It was the first birthday of my right hip yesterday – 48 and a bit years behind the rest of me. The celebrations started with 60 lengths of the swimming pool followed by dragging my hoola hoop, not used for some time, out of the garage and into the sunny garden where I at first tentatively tried it out to see if I could still do it. 100 rotations both clockwise and anti clockwise later I reckon those hips are up to it again! After supper there was an extra walk around the football field, mapped by map my walk – although unfortunately by this time I was already very tired and it was a rather painful walk back, a sleepless night and a very stiff me who got up this morning.
I had thought we might go out last night to celebrate. I suggested to my husband the night before that we might go out and reminded him that it was my hip’s first birthday. I guess either he didn’t take me or the life changing thing for me that is my hip replacements and arthritis seriously because he conveniently forgot. I was a bit – ok a lot – upset at this, but I was certainly not going to remind him again if he couldn’t be bothered to hear me the first time. This happens a lot. Work seems to take priority and while it pays the bills and I contribute very little, it does appear to be on his mind considerably more than we are.
The thing is I don’t really know how to explain to him, or anyone else, what this is like. As I’ve said before, my mother has just decided I’m like her and she just had to put up with it so so do I, so she rarely asks about me and if she does mention it she tells me what I am like and doesn’t stop to listen to me. I accept I may shut people out and so they don’t ask me, but to tell them how I feel makes me vulnerable, and if I’m vulnerable then I’m hurt when they don’t hear me, and so rather than risk that I hide when what I would really like is someone, my husband for example, to say – yes I know this is hard, let’s do this or that to help you.
Cooking for example in the evenings. It hurts to stand for long, so usually I prepare a meal throughout the day just to finish later. I work from home and rarely go out anywhere. He goes out to work and will also have nights out with work occasionally, so to go out for me is a huge treat, but not for him. So a night where I have thought we might go out and then don’t not only is disappointing in him forgetting or not wanting to go, but I then have to prepare a meal and clear up all in one go and am in pain.
I never really understood previously that I was in pain.
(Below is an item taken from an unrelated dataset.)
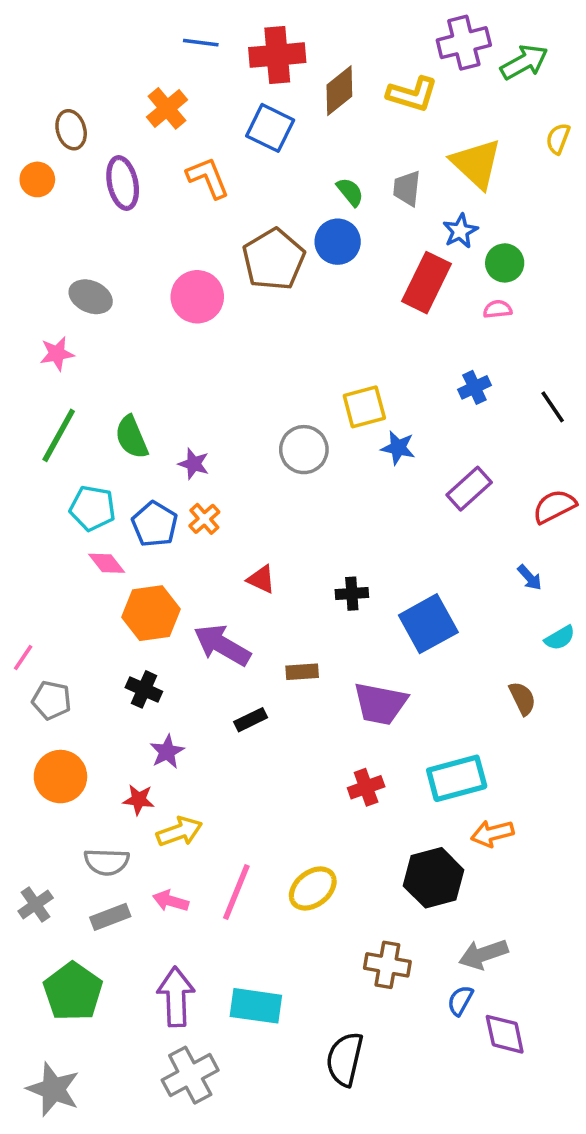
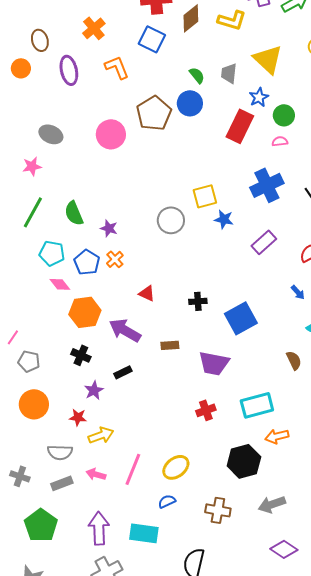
blue cross: (474, 387) -> (267, 185), size x1.8
black rectangle: (251, 720) -> (123, 372), moved
gray cross: (36, 904) -> (20, 476), turned -36
blue semicircle: (460, 1000) -> (167, 501), moved, turned 36
purple diamond: (505, 1034) -> (284, 549), turned -44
It is a strange thing. I read about others talking about agony, but it’s not like that for me. In some ways it is more insidious. I wondered for years if I had chronic fatigue or a constant flu, because that is what it is like. The ache in my bones is just like a really bad dose of flu. The fatigue that comes with it makes it difficult to concentrate and is trying to my patience. My husband would ask why I was huffing and complaining and I would say something hurt and he didn’t understand. I didn’t really understand myself – I was just exhausted. The diagnoses I have had have been a revaluation in understanding what is wrong – that there is something wrong in fact – and for my husband to realise that there may be a reason for my not wanting to or being able to do all the things I used to other than me just being unsociable or difficult. Now a bit less is expected of me. Less of a label and more of a signpost.
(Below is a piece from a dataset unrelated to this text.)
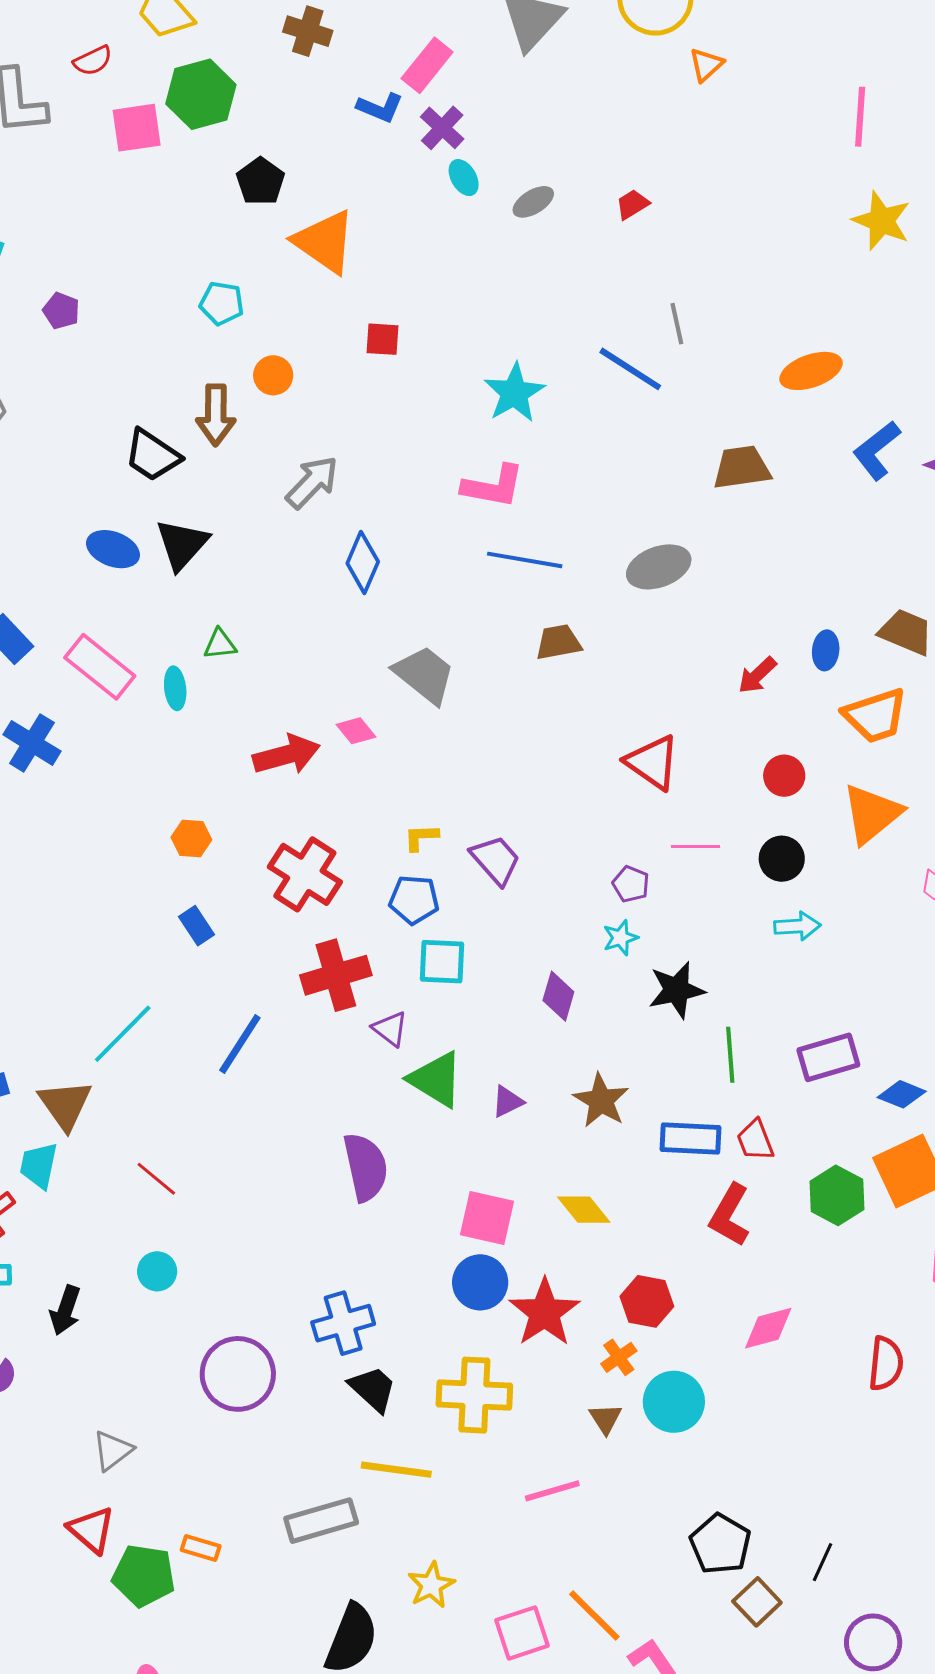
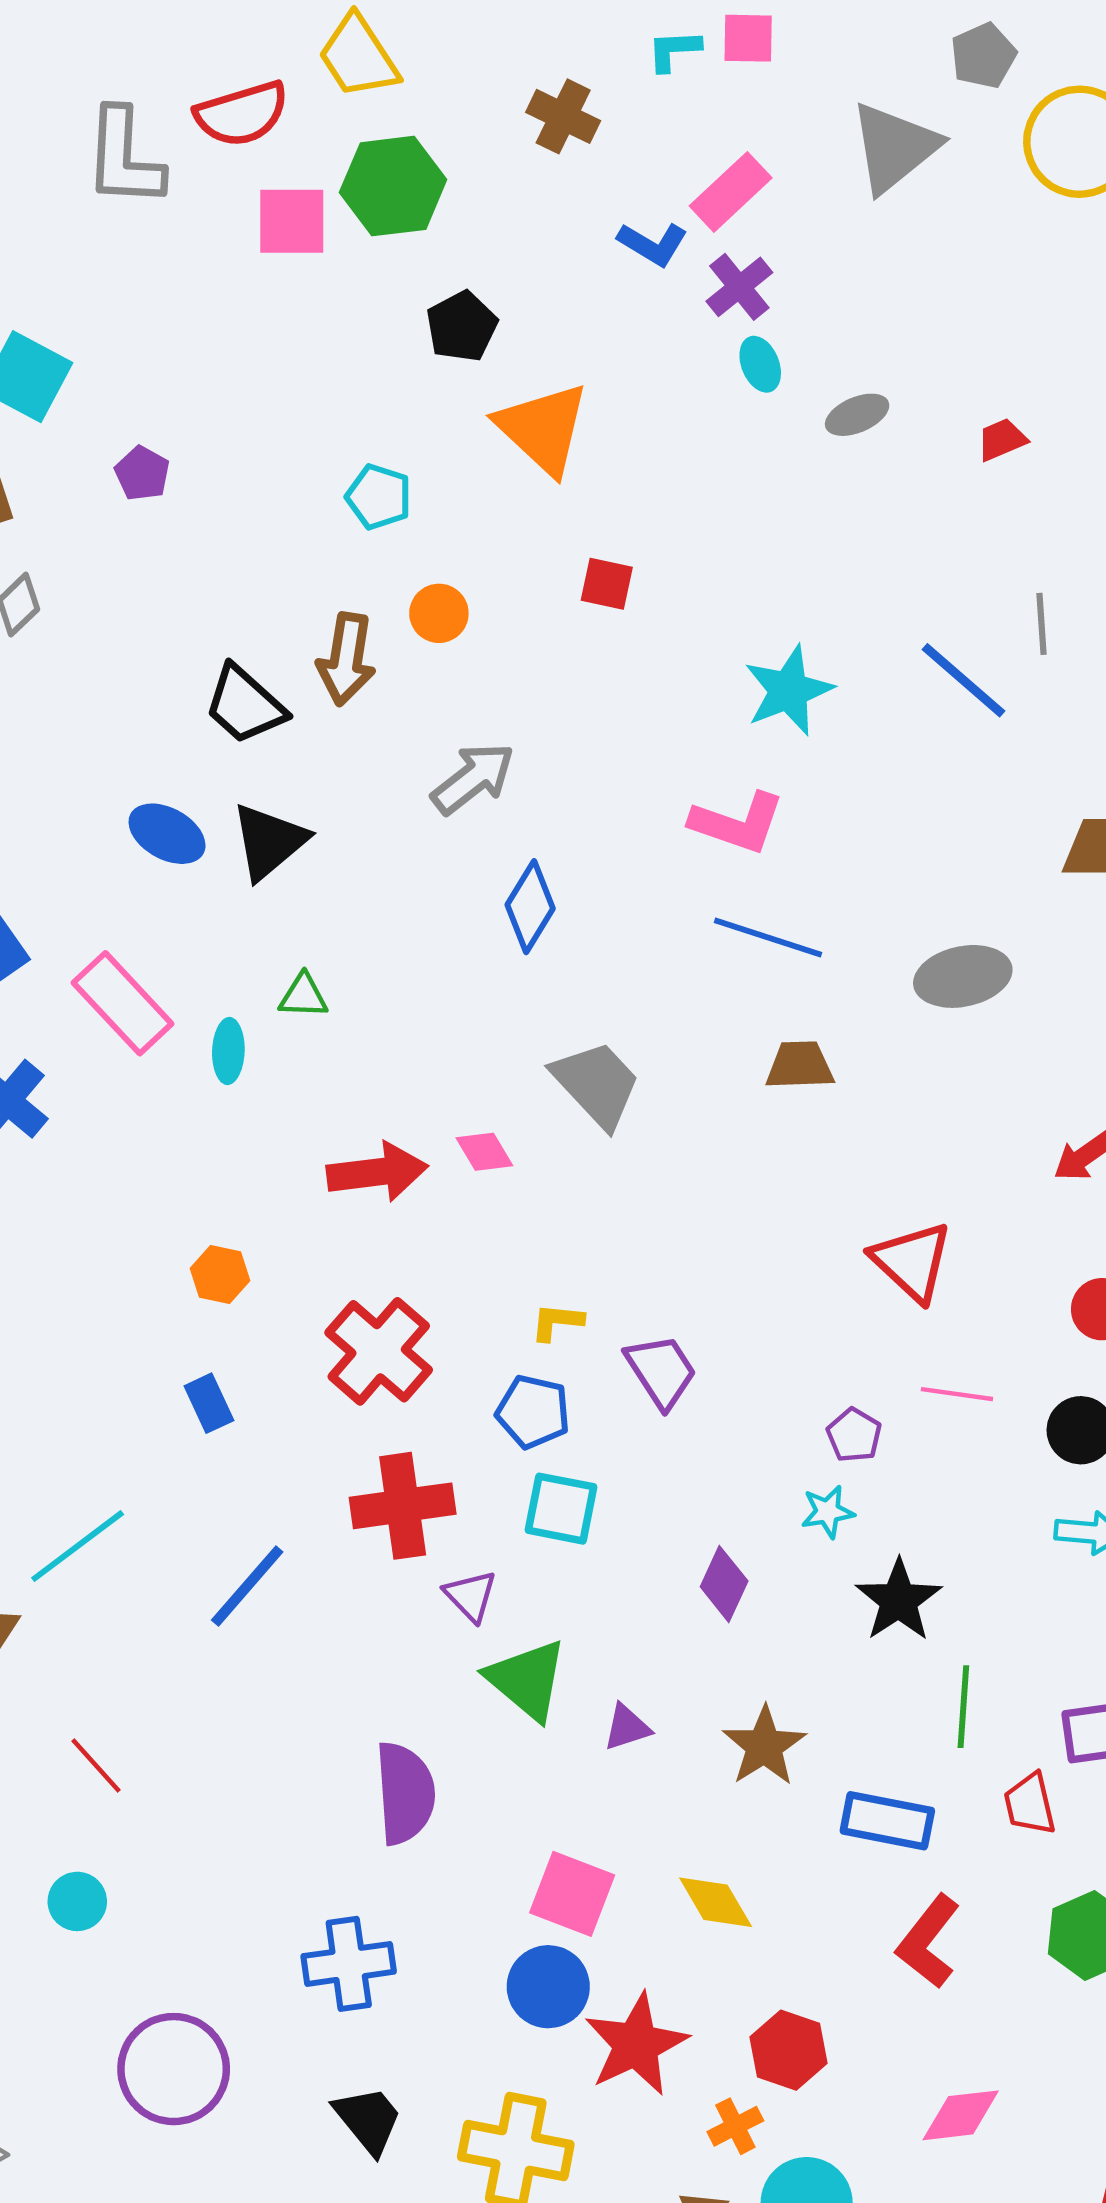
red semicircle: (93, 61) -> (242, 114), size x1.6
black star: (677, 990) -> (899, 1600), turned -30
red trapezoid: (755, 1140) -> (1030, 1804), moved
blue cross: (343, 1323) -> (349, 1964), moved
This has made my husband sound awful, and that’s not true, but he puts a lot of pressure on himself over work and money and rather takes me for granted because I’m always here. The pressure on him and my inability to look forward any more and see a way of seriously contributing makes me feel guilty. He also has a knack of talking now about not being able to do things anymore as though somehow with my diagnoses my life is over instead of just coming up with different things and ways around it. But that’s another story – even though this is the one that kept me awake all night.